PROMPT
Go through the data below and return each line where the string "Michael" occurs.

DATA FOR REVIEW
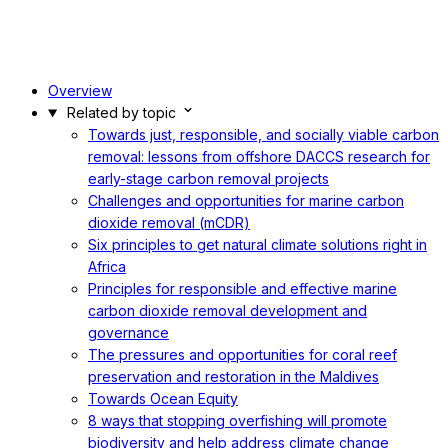
Overview
Related by topic
Towards just, responsible, and socially viable carbon
removal: lessons from offshore DACCS research for
early-stage carbon removal projects
Challenges and opportunities for marine carbon
dioxide removal (mCDR)
Six principles to get natural climate solutions right in
Africa
Principles for responsible and effective marine
carbon dioxide removal development and
governance
The pressures and opportunities for coral reef
preservation and restoration in the Maldives
Towards Ocean Equity
8 ways that stopping overfishing will promote
biodiversity and help address climate change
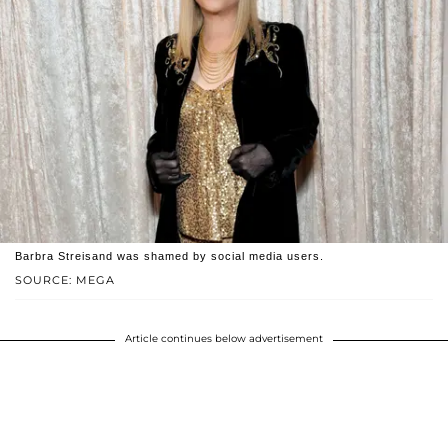
Barbra Streisand was shamed by social media users.
SOURCE: MEGA
Article continues below advertisement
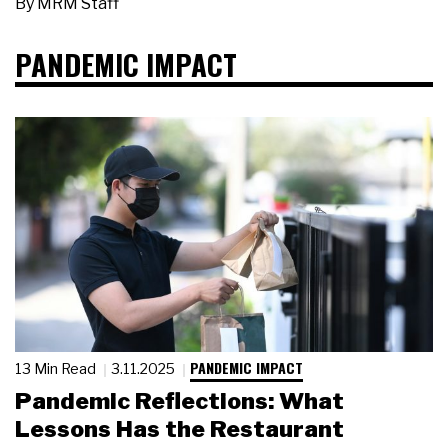
By
MRM Staff
PANDEMIC IMPACT
PANDEMIC IMPACT
13 Min Read
3.11.2025
Pandemic Reflections: What
Lessons Has the Restaurant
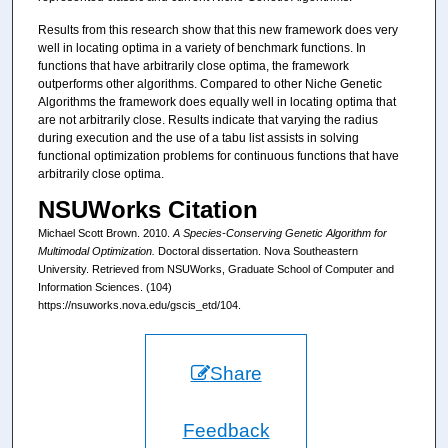
Results from this research show that this new framework does very
well in locating optima in a variety of benchmark functions. In
functions that have arbitrarily close optima, the framework
outperforms other algorithms. Compared to other Niche Genetic
Algorithms the framework does equally well in locating optima that
are not arbitrarily close. Results indicate that varying the radius
during execution and the use of a tabu list assists in solving
functional optimization problems for continuous functions that have
arbitrarily close optima.
NSUWorks Citation
Michael Scott Brown. 2010.
A Species-Conserving Genetic Algorithm for
Multimodal Optimization.
Doctoral dissertation. Nova Southeastern
University. Retrieved from NSUWorks, Graduate School of Computer and
Information Sciences. (104)
https://nsuworks.nova.edu/gscis_etd/104.
Share
Feedback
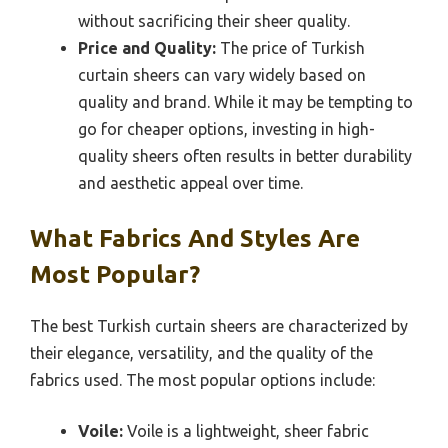
without sacrificing their sheer quality.
Price and Quality:
The price of Turkish
curtain sheers can vary widely based on
quality and brand. While it may be tempting to
go for cheaper options, investing in high-
quality sheers often results in better durability
and aesthetic appeal over time.
What Fabrics And Styles Are
Most Popular?
The best Turkish curtain sheers are characterized by
their elegance, versatility, and the quality of the
fabrics used. The most popular options include:
Voile:
Voile is a lightweight, sheer fabric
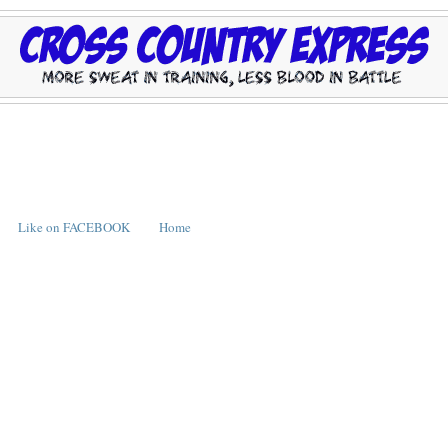
Like on FACEBOOK
Home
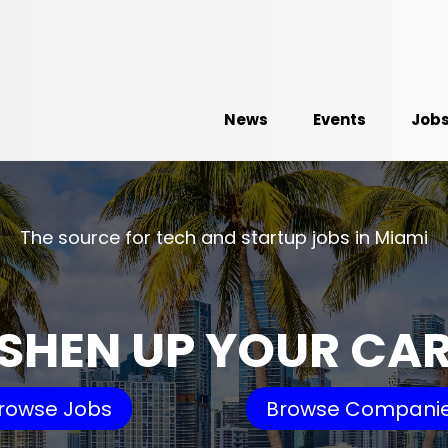
News
Events
Job
The source for tech and startup jobs in Miami
SHEN UP YOUR CA
rowse Jobs
Browse Compani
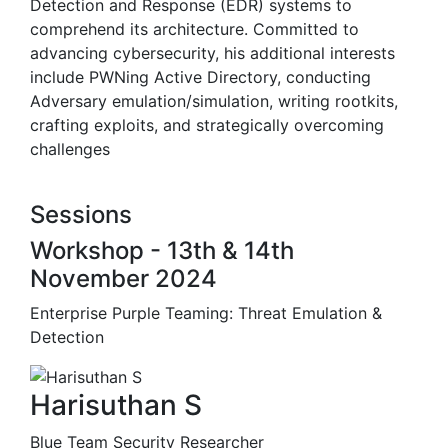
Detection and Response (EDR) systems to
comprehend its architecture. Committed to
advancing cybersecurity, his additional interests
include PWNing Active Directory, conducting
Adversary emulation/simulation, writing rootkits,
crafting exploits, and strategically overcoming
challenges
Sessions
Workshop - 13th & 14th
November 2024
Enterprise Purple Teaming: Threat Emulation &
Detection
Harisuthan S
Blue Team Security Researcher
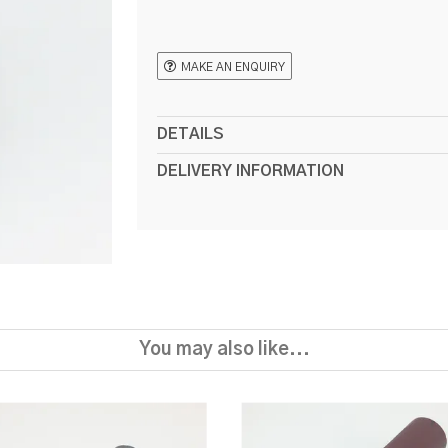
MAKE AN ENQUIRY
DETAILS
DELIVERY INFORMATION
You may also like...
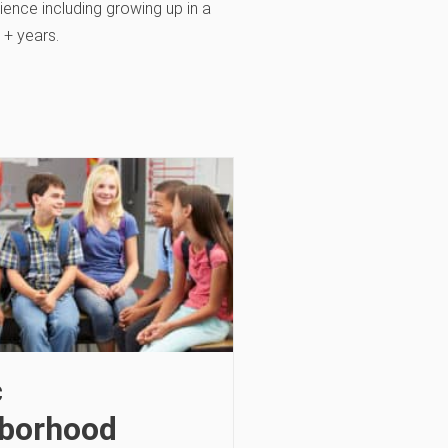
ience including growing up in a
1+ years.
c
borhood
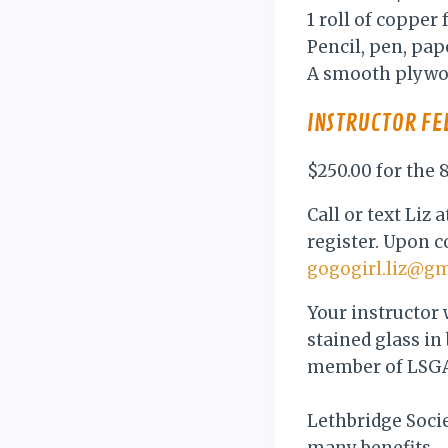
1 roll of copper
Pencil, pen, pa
A smooth plywoo
INSTRUCTOR FE
$250.00 for the
Call or text Liz
register. Upon c
gogogirl.liz@g
Your instructor 
stained glass in
member of LSGA
Lethbridge Soci
many benefits.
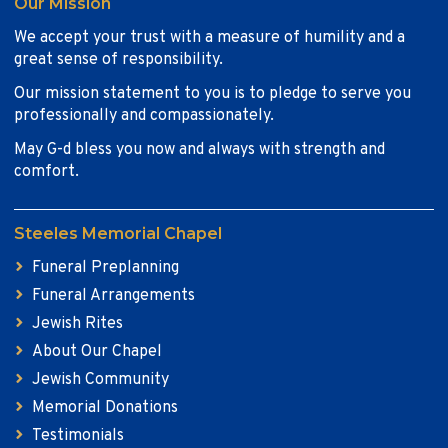
Our Mission
We accept your trust with a measure of humility and a
great sense of responsibility.
Our mission statement to you is to pledge to serve you
professionally and compassionately.
May G-d bless you now and always with strength and
comfort.
Steeles Memorial Chapel
Funeral Preplanning
Funeral Arrangements
Jewish Rites
About Our Chapel
Jewish Community
Memorial Donations
Testimonials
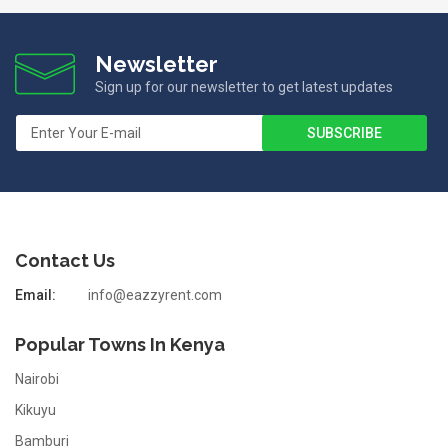
Newsletter
Sign up for our newsletter to get latest updates
Contact Us
Email:
info@eazzyrent.com
Popular Towns In Kenya
Nairobi
Kikuyu
Bamburi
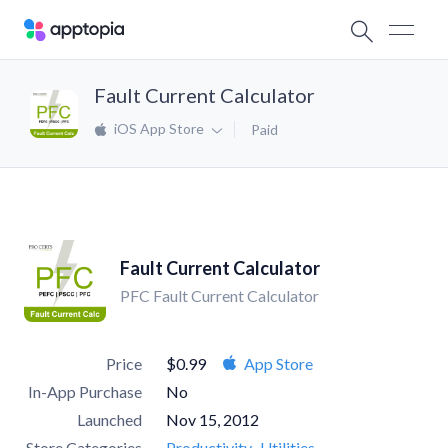
Fault Current Calculator
iOS App Store
Paid
Fault Current Calculator
PFC Fault Current Calculator
Price
$0.99
App Store
In-App Purchase
No
Launched
Nov 15, 2012
Store Categories
Productivity
Utilities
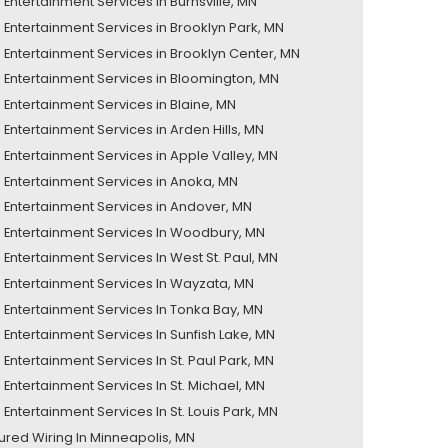
Entertainment Services in Burnsville, MN
Entertainment Services in Brooklyn Park, MN
Entertainment Services in Brooklyn Center, MN
Entertainment Services in Bloomington, MN
Entertainment Services in Blaine, MN
Entertainment Services in Arden Hills, MN
Entertainment Services in Apple Valley, MN
Entertainment Services in Anoka, MN
Entertainment Services in Andover, MN
Entertainment Services In Woodbury, MN
Entertainment Services In West St. Paul, MN
Entertainment Services In Wayzata, MN
Entertainment Services In Tonka Bay, MN
Entertainment Services In Sunfish Lake, MN
Entertainment Services In St. Paul Park, MN
Entertainment Services In St. Michael, MN
Entertainment Services In St. Louis Park, MN
tured Wiring In Minneapolis, MN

RESULT FOR THIS TASK
Michael Scott Brown. 2010.
Entertainment Services In St. Michael, MN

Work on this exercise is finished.